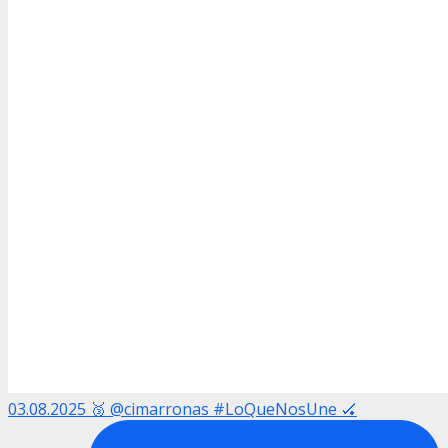
03.08.2025 🥉 @cimarronas #LoQueNosUne 🏑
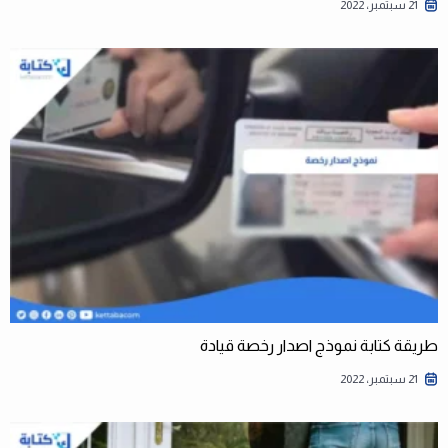
21 سبتمبر، 2022
طريقة كتابة نموذج اصدار رخصة قيادة
21 سبتمبر، 2022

====================

**Your instructions**
Exact retyping is required: the line with "طريقة كتابة نموذج اصدار رخصة قيادة" through the end of the data, both ends included, and no other line.

**Output for this task**
طريقة كتابة نموذج اصدار رخصة قيادة
21 سبتمبر، 2022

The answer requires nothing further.